Directions for this task:
Images are to be left out when the records below are printed word for word.

Exercise material:
Segment Open
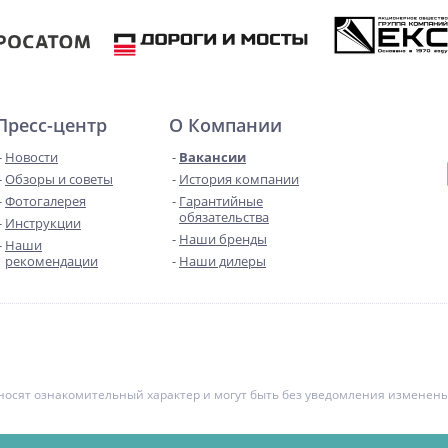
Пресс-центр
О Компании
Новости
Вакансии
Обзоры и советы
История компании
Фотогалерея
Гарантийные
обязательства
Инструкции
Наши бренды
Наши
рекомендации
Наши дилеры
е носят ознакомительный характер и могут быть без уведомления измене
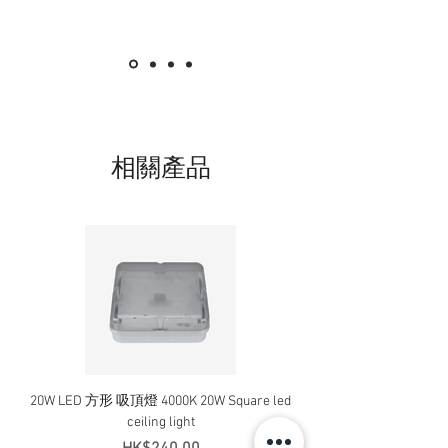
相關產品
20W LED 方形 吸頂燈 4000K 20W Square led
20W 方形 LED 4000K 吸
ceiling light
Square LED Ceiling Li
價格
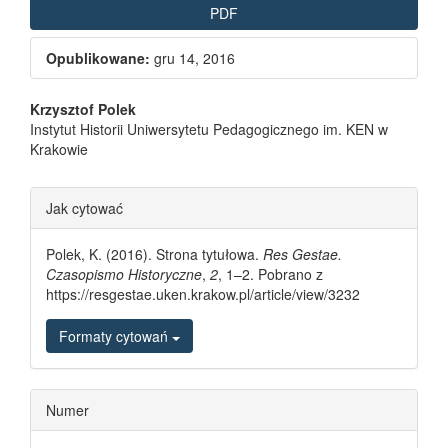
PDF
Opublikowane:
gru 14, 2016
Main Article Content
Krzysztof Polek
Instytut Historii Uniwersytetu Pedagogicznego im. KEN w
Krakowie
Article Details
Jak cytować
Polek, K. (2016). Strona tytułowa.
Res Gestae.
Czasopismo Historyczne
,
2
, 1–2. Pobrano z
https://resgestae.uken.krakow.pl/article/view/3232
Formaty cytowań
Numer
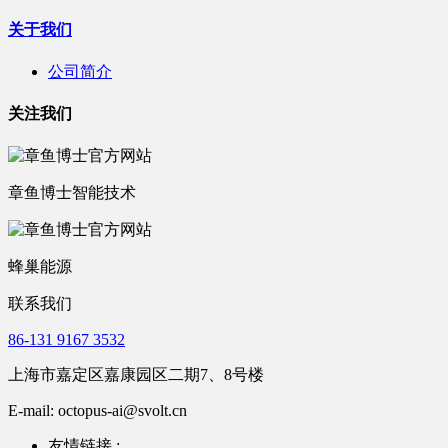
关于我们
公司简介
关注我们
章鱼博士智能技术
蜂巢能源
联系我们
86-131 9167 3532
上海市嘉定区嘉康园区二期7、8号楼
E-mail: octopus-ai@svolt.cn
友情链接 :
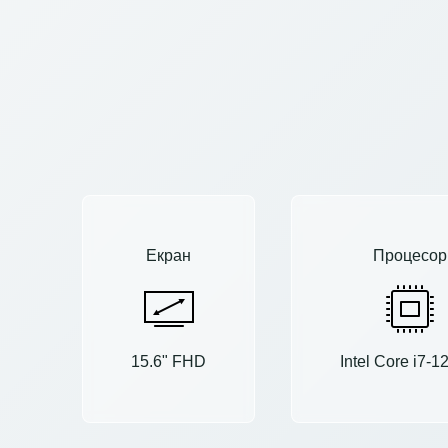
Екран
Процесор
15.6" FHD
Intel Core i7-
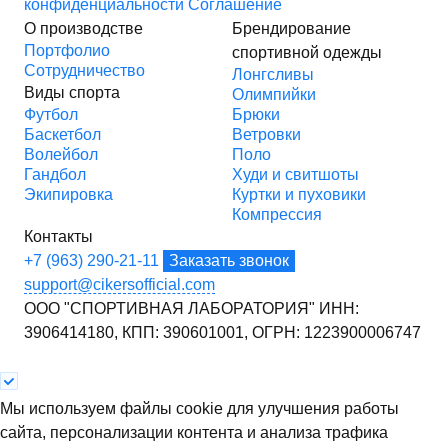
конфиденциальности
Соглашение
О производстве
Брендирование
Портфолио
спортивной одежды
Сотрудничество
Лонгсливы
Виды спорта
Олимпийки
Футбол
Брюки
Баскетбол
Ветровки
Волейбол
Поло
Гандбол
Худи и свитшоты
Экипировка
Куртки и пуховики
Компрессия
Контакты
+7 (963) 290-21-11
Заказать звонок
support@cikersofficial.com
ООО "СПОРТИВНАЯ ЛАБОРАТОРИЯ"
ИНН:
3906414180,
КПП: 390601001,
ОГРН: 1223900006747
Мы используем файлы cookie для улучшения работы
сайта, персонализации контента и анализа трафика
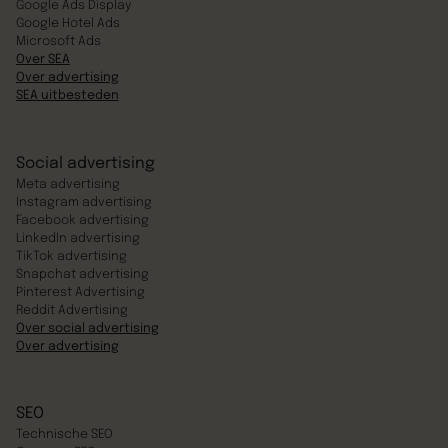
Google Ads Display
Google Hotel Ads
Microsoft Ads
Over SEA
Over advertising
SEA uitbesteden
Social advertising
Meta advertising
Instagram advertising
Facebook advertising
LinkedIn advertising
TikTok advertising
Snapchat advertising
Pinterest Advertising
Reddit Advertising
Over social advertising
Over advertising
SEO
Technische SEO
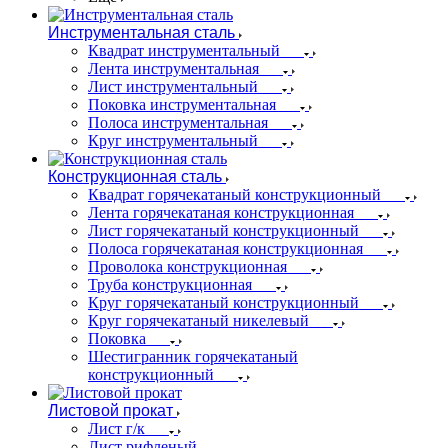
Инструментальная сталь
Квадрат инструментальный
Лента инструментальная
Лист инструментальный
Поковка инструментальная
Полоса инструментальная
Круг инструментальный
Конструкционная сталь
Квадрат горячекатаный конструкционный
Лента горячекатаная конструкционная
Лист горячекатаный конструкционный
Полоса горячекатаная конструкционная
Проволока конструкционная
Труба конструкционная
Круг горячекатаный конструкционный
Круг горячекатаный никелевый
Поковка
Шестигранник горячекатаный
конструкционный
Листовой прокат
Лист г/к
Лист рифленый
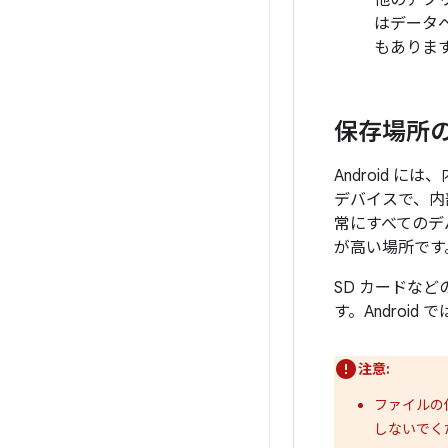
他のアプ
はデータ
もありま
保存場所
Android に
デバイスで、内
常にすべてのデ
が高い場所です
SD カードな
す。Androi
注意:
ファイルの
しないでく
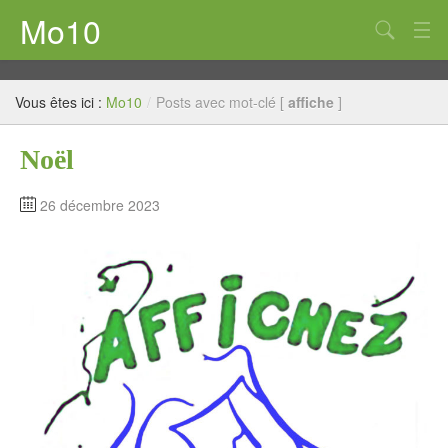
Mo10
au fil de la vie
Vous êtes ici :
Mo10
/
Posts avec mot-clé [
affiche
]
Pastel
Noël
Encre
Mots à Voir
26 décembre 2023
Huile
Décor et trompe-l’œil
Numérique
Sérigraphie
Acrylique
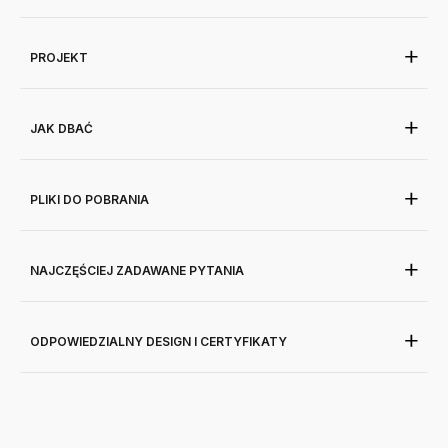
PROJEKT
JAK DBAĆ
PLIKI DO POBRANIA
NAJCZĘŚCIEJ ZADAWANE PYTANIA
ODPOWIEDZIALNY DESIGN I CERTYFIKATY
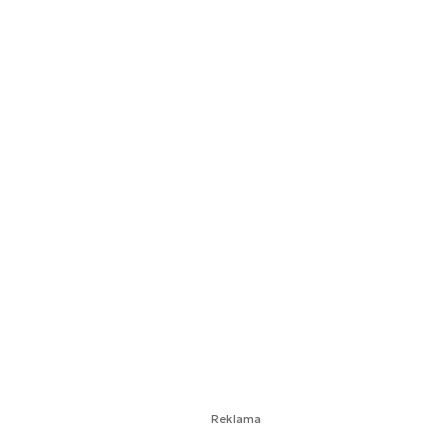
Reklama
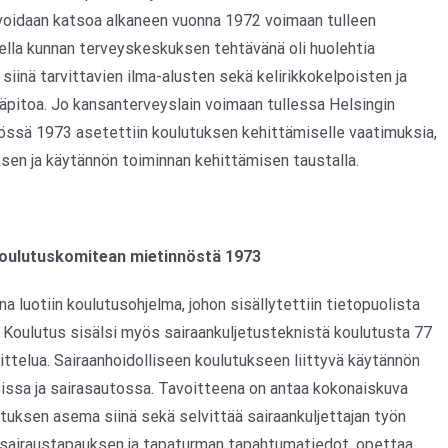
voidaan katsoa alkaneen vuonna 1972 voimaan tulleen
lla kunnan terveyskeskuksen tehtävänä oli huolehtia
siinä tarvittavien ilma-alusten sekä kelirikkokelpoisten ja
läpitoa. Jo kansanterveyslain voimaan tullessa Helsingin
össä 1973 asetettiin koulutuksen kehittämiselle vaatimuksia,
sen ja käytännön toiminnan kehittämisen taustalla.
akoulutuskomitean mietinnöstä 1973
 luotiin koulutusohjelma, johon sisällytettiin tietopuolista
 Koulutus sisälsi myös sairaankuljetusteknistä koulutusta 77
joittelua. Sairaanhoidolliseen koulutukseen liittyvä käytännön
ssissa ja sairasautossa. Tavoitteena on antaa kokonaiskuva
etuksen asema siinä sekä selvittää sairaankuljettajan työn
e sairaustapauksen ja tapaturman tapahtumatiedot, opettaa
Segment Closed
Output below:
Пресс-центр
О Компании
Новости
Вакансии
Обзоры и советы
История компании
Фотогалерея
Гарантийные
обязательства
Инструкции
Наши бренды
Наши
рекомендации
Наши дилеры
е носят ознакомительный характер и могут быть без уведомления измене
相關產品
20W LED 方形 吸頂燈 4000K 20W Square led
20W 方形 LED 4000K 吸
ceiling light
Square LED Ceiling Li
價格
PDF
Opublikowane:
gru 14, 2016
Main Article Content
Krzysztof Polek
Instytut Historii Uniwersytetu Pedagogicznego im. KEN w
Krakowie
Article Details
Jak cytować
Polek, K. (2016). Strona tytułowa.
Res Gestae.
Czasopismo Historyczne
,
2
, 1–2. Pobrano z
https://resgestae.uken.krakow.pl/article/view/3232
Formaty cytowań
Numer
关于我们
公司简介
关注我们
章鱼博士智能技术
蜂巢能源
联系我们
86-131 9167 3532
上海市嘉定区嘉康园区二期7、8号楼
E-mail: octopus-ai@svolt.cn
友情链接 :
Екран
Процесор
15.6" FHD
Intel Core i7-
конфиденциальности
Соглашение
О производстве
Брендирование
Портфолио
спортивной одежды
Сотрудничество
Лонгсливы
Виды спорта
Олимпийки
Футбол
Брюки
Баскетбол
Ветровки
Волейбол
Поло
Гандбол
Худи и свитшоты
Экипировка
Куртки и пуховики
Компрессия
Контакты
+7 (963) 290-21-11
Заказать звонок
support@cikersofficial.com
ООО "СПОРТИВНАЯ ЛАБОРАТОРИЯ"
ИНН:
3906414180,
КПП: 390601001,
ОГРН: 1223900006747
Мы используем файлы cookie для улучшения работы
сайта, персонализации контента и анализа трафика
Google Ads Display
Google Hotel Ads
Microsoft Ads
Over SEA
Over advertising
SEA uitbesteden
Social advertising
Meta advertising
Instagram advertising
Facebook advertising
LinkedIn advertising
TikTok advertising
Snapchat advertising
Pinterest Advertising
Reddit Advertising
Over social advertising
Over advertising
SEO
Technische SEO
Инструментальная сталь
Квадрат инструментальный
Лента инструментальная
Лист инструментальный
Поковка инструментальная
Полоса инструментальная
Круг инструментальный
Конструкционная сталь
Квадрат горячекатаный конструкционный
Лента горячекатаная конструкционная
Лист горячекатаный конструкционный
Полоса горячекатаная конструкционная
Проволока конструкционная
Труба конструкционная
Круг горячекатаный конструкционный
Круг горячекатаный никелевый
Поковка
Шестигранник горячекатаный
конструкционный
Листовой прокат
Лист г/к
Лист рифленый
他のアプ
はデータ
もありま
保存場所
Android に
デバイスで、内
常にすべてのデ
が高い場所です
SD カードな
す。Androi
注意:
ファイルの
しないでく
Mo10
au fil de la vie
Vous êtes ici :
Mo10
/
Posts avec mot-clé [
affiche
]
Pastel
Noël
Encre
Mots à Voir
26 décembre 2023
Huile
Décor et trompe-l’œil
Numérique
Sérigraphie
Acrylique
PROJEKT
JAK DBAĆ
PLIKI DO POBRANIA
NAJCZĘŚCIEJ ZADAWANE PYTANIA
ODPOWIEDZIALNY DESIGN I CERTYFIKATY
Reklama
voidaan katsoa alkaneen vuonna 1972 voimaan tulleen
lla kunnan terveyskeskuksen tehtävänä oli huolehtia
siinä tarvittavien ilma-alusten sekä kelirikkokelpoisten ja
läpitoa. Jo kansanterveyslain voimaan tullessa Helsingin
össä 1973 asetettiin koulutuksen kehittämiselle vaatimuksia,
sen ja käytännön toiminnan kehittämisen taustalla.
akoulutuskomitean mietinnöstä 1973
 luotiin koulutusohjelma, johon sisällytettiin tietopuolista
 Koulutus sisälsi myös sairaankuljetusteknistä koulutusta 77
joittelua. Sairaanhoidolliseen koulutukseen liittyvä käytännön
ssissa ja sairasautossa. Tavoitteena on antaa kokonaiskuva
etuksen asema siinä sekä selvittää sairaankuljettajan työn
e sairaustapauksen ja tapaturman tapahtumatiedot, opettaa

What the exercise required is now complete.